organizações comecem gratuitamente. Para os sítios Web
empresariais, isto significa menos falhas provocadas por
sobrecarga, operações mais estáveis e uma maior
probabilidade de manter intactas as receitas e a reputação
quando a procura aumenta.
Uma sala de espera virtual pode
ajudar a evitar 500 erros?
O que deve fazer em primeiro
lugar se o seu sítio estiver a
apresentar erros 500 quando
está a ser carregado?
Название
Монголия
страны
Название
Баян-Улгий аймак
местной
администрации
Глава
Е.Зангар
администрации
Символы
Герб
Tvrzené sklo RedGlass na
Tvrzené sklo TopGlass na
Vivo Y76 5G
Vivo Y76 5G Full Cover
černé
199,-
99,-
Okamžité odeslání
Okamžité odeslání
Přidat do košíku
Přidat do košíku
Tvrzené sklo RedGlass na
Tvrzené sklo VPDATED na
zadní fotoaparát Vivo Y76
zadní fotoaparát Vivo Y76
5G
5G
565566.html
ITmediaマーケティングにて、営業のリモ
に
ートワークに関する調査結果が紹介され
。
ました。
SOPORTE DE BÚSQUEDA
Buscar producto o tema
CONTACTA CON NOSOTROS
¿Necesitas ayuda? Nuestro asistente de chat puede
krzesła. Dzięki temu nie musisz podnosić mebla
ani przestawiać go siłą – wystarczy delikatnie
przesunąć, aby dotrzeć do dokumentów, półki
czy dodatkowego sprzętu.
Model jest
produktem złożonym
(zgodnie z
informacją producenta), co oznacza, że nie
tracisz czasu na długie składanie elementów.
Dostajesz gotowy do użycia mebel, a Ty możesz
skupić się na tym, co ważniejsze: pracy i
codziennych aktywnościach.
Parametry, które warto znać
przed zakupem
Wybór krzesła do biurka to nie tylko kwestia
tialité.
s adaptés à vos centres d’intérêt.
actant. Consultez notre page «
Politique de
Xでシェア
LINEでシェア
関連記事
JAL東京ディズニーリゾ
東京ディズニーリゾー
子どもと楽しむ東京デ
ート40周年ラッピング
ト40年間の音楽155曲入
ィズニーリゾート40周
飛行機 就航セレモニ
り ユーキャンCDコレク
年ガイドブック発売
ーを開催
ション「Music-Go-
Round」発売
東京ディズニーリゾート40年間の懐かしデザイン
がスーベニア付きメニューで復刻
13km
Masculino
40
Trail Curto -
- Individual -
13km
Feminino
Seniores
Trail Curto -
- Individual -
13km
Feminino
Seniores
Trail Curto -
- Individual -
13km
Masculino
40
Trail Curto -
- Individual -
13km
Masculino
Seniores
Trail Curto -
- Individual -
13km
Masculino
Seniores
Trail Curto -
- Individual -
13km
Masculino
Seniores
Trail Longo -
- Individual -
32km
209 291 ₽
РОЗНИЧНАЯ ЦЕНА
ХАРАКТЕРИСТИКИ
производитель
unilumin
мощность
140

···

What the exercise asks: Now copy each line of the entries that mentions "quando".

Expected answer:
quando a procura aumenta.
apresentar erros 500 quando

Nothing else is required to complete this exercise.